Story Summary
For nearly a quarter century, The Pokémon Company International has been delighting people young and old with imaginative animated characters that come to life in the form of games and entertainment—from trading cards and television to home entertainment and online media. The company supports hundreds of millions of customers who connect through its games and apps hosted on the Amazon Web Service (AWS®) cloud platform, whether to engage with Pokémon GO, play the digital trading card game, or take part in other organized online events. That alone would be a full-time job for the information security team—but the team is also responsible for securing the entire corporate IT infrastructure and connections with numerous third-party developers who contribute to the Pokémon® portfolio.
It’s a complex ecosystem that is continually growing. To keep pace, the security team needs to work efficiently, staying lean and agile. John Visneski, director of Information Security, says, “The security team needs to move very fast to keep up with the business. To do that, we automate everything that does not require a human to do. We want to speed up our ability to observe, orient, decide, and act. By tightening up that process, we can not only respond better to incidents, but also be able to keep pace with the business and our developers in a way that security teams in the past were not able to do.”
To achieve that objective, Visneski and his team deployed Cortex™ XSOAR by Palo Alto Networks. With it, the team can automate operational processes in response to alerts on-premises and in the cloud. This frees up more time for Pokémon’s security operations analysts to focus on correlating data to better understand the overall threat landscape and how to defend against bad actors.
As one of two analysts on the security operations team at The Pokémon Company International, Sean Hastings feels the value of Cortex XSOAR firsthand. “We don’t have time to personally respond to every phishing attempt or incident of compromised credentials that SOC teams generally deal with on a daily basis,” Hastings says. “A single phishing email could take an average of 15 to 20 minutes per email, and at one point, we were receiving four to five of them a day.”
Addressing each incident manually was time-consuming, involving numerous steps to first determine if there was malicious activity, and then if so, to investigate and remediate the issue. However, the actions required were always the same. By automating incident response with Cortex XSOAR, every step is now automatically run as part of a playbook, which resolves the incident, keeps a detailed log of everything that occurred, and notifies the end user.
Hastings notes, “The value we have seen from Cortex XSOAR is we get stronger overall security because the response is instantaneous. We can provide better customer service for whomever reported the incident because they’re actually getting a message back confirming the action that was taken. And, ultimately, it gives me more time to focus on higher-level tasks.” He adds, “What a phishing incident looks like now is we check a dashboard in Cortex XSOAR and verify that it’s been resolved. That’s it.”
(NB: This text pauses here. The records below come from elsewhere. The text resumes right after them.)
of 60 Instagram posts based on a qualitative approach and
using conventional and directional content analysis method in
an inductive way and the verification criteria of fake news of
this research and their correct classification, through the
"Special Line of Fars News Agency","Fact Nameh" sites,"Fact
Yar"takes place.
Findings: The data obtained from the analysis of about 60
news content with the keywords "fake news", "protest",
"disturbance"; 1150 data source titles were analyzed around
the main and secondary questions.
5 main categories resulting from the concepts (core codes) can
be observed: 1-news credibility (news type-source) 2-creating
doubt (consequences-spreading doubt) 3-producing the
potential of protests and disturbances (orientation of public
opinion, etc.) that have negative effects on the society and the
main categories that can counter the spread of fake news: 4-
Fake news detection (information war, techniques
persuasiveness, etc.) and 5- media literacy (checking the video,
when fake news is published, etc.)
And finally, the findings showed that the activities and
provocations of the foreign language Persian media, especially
In addition to simplifying incident response for security operations, Cortex XSOAR also allows the Information Security team to play a more integral role in supporting DevOps.
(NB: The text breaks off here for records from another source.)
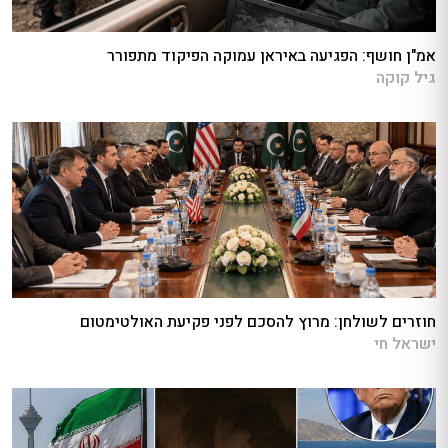
אמ"ן חושף: הפגיעה באיראן עמוקה הפיקוד מתפורר
גיל קוקה
חוזרים לשולחן: מרוץ להסכם לפני פקיעת האולטימטום
ישראל חי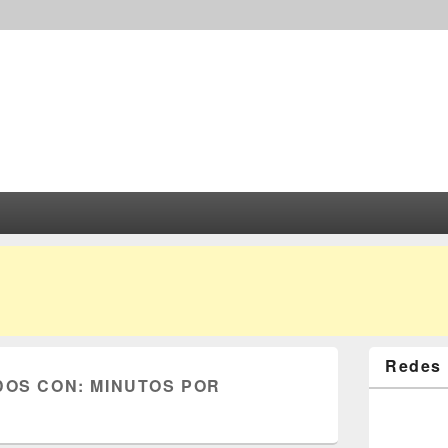
Redes 
DOS CON:
MINUTOS POR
Visneski explains, “We look at what our DevOps teams are trying to achieve and how we can leverage tools like Cortex XSOAR to help them meet their goals more efficiently, effectively, and securely. That positions InfoSec as an integrative agent to solve problems, using our tools and insights to enable the business.”
Since Pokémon’s initial “lift and shift” to AWS, the company has pushed toward cloud native application development, with One example is a situation where an engineer’s account has been compromised. The amount of time it takes to detect the problem, assess its severity, and then resolve it is critical to productivity. Historically, the security team would only learn of a compromised account when an engineer reported being locked out or seeing suspicious behavior. If the incident involved AWS credentials, the team also had to determine if any suspicious and/or malicious activity carried over to the local environment. Bridging that gap is another place where Cortex XSOAR now plays a pivotal role.
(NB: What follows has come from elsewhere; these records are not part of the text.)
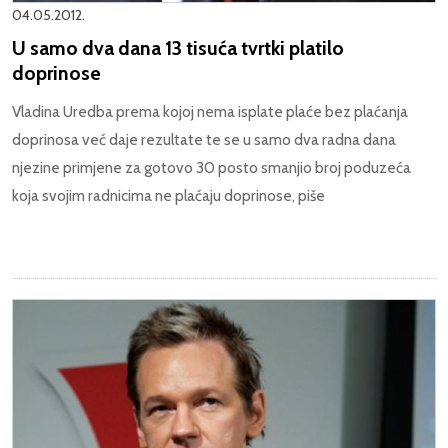
04.05.2012.
U samo dva dana 13 tisuća tvrtki platilo
doprinose
Vladina Uredba prema kojoj nema isplate plaće bez plaćanja
doprinosa već daje rezultate te se u samo dva radna dana
njezine primjene za gotovo 30 posto smanjio broj poduzeća
koja svojim radnicima ne plaćaju doprinose, piše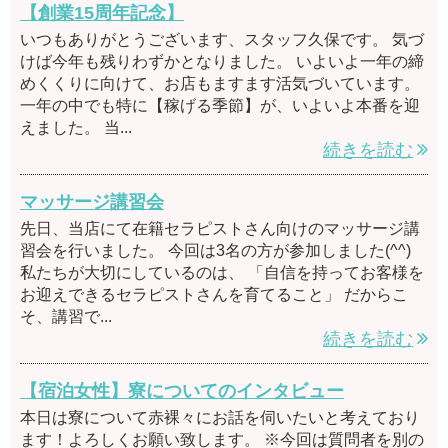
【創業15周年記念】
いつもありがとうございます、スタッフ久保です。 気づ
けば今年も残りわずかとなりました。 いよいよ一年の締
めくくりに向けて、お店もますます活気づいています。
一年の中でも特に【稼げる季節】が、いよいよ本番を迎
えました。 当...
続きを読む
マッサージ講習会
先日、当店にて在籍セラピストさん向けのマッサージ講
習会を行いました。 今回は3名の方が参加しました(^^)
私たちが大切にしているのは、 「自信を持ってお客様を
お迎えできるセラピストさんを育てること」 だからこ
そ、講習で...
続きを読む
【宿泊女性】寮についてのインタビュー
本日は寮について赤裸々にお話を伺いたいと考えており
ます！よろしくお願い致します。 ※今回は質問者を別の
Hastings points out, “The automation and orchestration of Cortex XSOAR has really made our job a lot easier. It allows us to compile the AWS security health data with our Active Directory or SaaS logs, as well as on-prem resources like our Palo Alto Networks firewalls or our SIEM. All that data is in one centralized location, so if an account is compromised, the incident is created in Cortex XSOAR, which automatically runs a playbook to contain and remediate the incident instantaneously both in the cloud and in the local environment.”
He adds, “A human trying to coordinate everything manually would always be several steps behind an attacker. But with automation, the incident is essentially over before it begins.”
The implementation of Cortex XSOAR at The Pokémon Company International is a prime example of how automation and orchestration can give security operations teams an edge over attackers. It provides teams with a system that acts intelligently in real time to prevent successful attacks, rather than putting teams in a reactive position like traditional detection and response solutions.
Hastings concludes, “We have a small InfoSec team and a growing company, which means we constantly need to do a lot more with less. Using Cortex XSOAR, we can allow automation to do the repetitive, predictable tasks, which frees up more time for us to put toward projects that contribute value to the business.”